▶ Work required
The records underneath are to be printed in full and exactly, with no pictures carried over.

▶ Supplied records
******************************

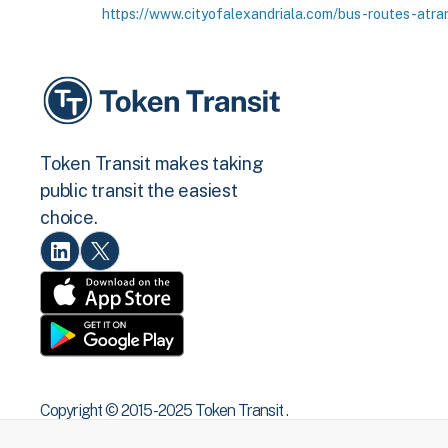
https://www.cityofalexandriala.com/bus-routes-atra
Token Transit makes taking
public transit the easiest
choice.
Copyright © 2015 -2025 Token Transit .
All rights reserved.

******************************

▶ Solution to this exercise
https://www.cityofalexandriala.com/bus-routes-atra
Token Transit makes taking
public transit the easiest
choice.
Copyright © 2015 -2025 Token Transit .
All rights reserved.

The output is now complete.